With the market being unable to hold micro support, it was pretty clear in the overnight action that this 4th wave is still continuing. The question now is how it resolves.
While trading impulsive waves are often like printing money, I have said many times that trying to track the exact path of a corrective wave is akin to throwing jello for distance.
With the inability of yesterday’s rally to complete 5-waves up, and the inability of the overnight structure to continue lower to complete 5-waves down to a lower low, the market is stuck in the middle with 3-wave structures. Most often, when we are rangebound with 3-wave structures, it means we are forming a triangle. And, as of right now, that seems to be the most reasonable view.
One of the things we know about triangles is that there is at least one complex leg within the structure. Since each leg thus far has been rather straight forward, I surmised this morning that this [e] wave within the triangle may become quite complex. Again, thus far, this seems to be playing out.
Next what we know about triangles is that they occur in a 4th wave position or in a b-wave position. In the current market structure, it makes much more sense we are in a 4th wave triangle. Therefore, it means that we are setting up for one more spike down to complete the 5th wave of this c-wave. Moreover, it is not unusual to see a spike down after the 4th wave completes, followed by a strong reversal. So, again, stay on your toes. This is not over yet.
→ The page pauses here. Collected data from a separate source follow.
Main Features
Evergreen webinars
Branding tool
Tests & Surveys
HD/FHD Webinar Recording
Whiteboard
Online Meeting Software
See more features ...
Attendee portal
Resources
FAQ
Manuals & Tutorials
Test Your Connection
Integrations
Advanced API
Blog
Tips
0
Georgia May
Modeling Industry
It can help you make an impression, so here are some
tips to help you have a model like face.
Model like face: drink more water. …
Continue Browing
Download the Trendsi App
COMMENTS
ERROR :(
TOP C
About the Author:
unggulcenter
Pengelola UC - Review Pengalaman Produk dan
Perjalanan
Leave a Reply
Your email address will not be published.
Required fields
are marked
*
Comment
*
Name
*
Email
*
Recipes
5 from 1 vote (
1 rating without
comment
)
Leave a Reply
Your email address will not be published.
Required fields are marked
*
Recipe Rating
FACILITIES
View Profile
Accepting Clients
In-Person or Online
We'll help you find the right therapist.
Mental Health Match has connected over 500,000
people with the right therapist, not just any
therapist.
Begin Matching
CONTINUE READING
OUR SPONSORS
The next thing we know is that wave 5 is often .618 times the size of waves 1-3 (with sometimes seeing an extension as far as the .764 extension). Therefore, I am assuming that this c-wave of wave 4 can complete between 4230-65SPX.
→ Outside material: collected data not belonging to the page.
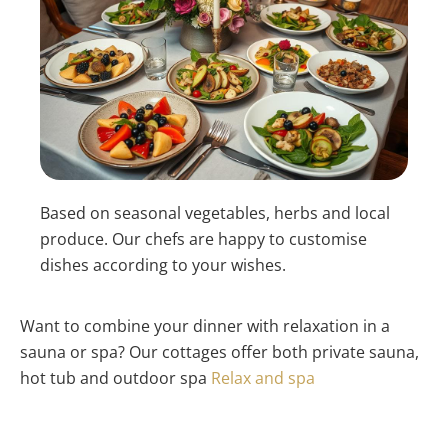
Based on seasonal vegetables, herbs and local
produce. Our chefs are happy to customise
dishes according to your wishes.
Want to combine your dinner with relaxation in a
sauna or spa? Our cottages offer both private sauna,
hot tub and outdoor spa
Relax and spa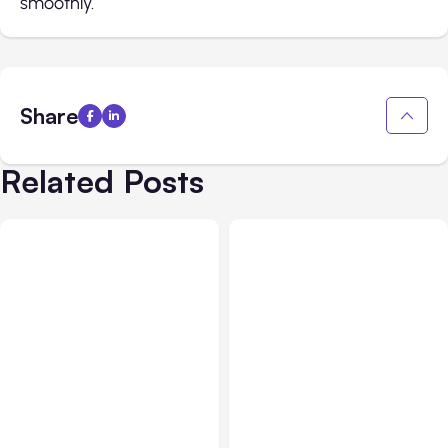
smoothly.
Share
Related Posts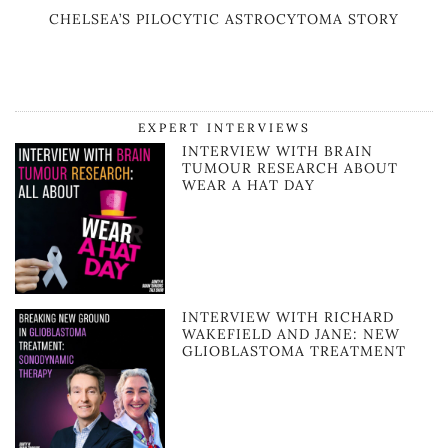
CHELSEA’S PILOCYTIC ASTROCYTOMA STORY
EXPERT INTERVIEWS
INTERVIEW WITH BRAIN
TUMOUR RESEARCH ABOUT
WEAR A HAT DAY
INTERVIEW WITH RICHARD
WAKEFIELD AND JANE: NEW
GLIOBLASTOMA TREATMENT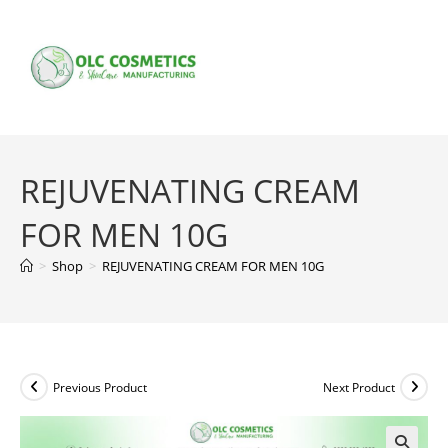
Skip
to
content
REJUVENATING CREAM
FOR MEN 10G
>
Shop
>
REJUVENATING CREAM FOR MEN 10G
Previous Product
Next Product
So, what we know from the current action is this:
1 - Wave 4 is not likely completed.
2 – We likely still need to see a lower low before we can even begin to consider wave 4 completed.
3 - If the market should complete a wave iv triangle over the next day or so, it would suggest we will head down to the 4230-65SPX region to complete wave 5.
4 – An impulsive reversal off the next low is our signal that wave 4 is done, and wave 5 to 4900SPX has begun.
As far as other factors to focus upon, take note that the SPX MACD on the daily chart has dropped even further into the standard support zone. We are now more sold off than at any other point in time during this entire rally since it began in March of 2020.
Lastly, some of you have asked me about the purple alternative count, so I thought I should take a few words to elaborate.
I really do not like it because wave  came up shy of the 1.00 extension of waves [i] and [ii]. But, if the market drops into the 4050-4100SPX region from here, then I will have to more strongly consider that potential count. It would mean we are one wave degree ahead of where I believe we are at this time. But, it would also mean that the next rally would be wave  of [iii], meaning that the minimum upside target for the next rally would be 5160SPX, the 1.382 extension of waves [i] and [ii]. But, again, this is not anywhere near my preferred view at this time.
Overall, I still view us in a bottoming structure, which when completed, will begin our next multi-month rally phase to 4900SPX. Right now, I have no clear indications that this bottom has yet been struck.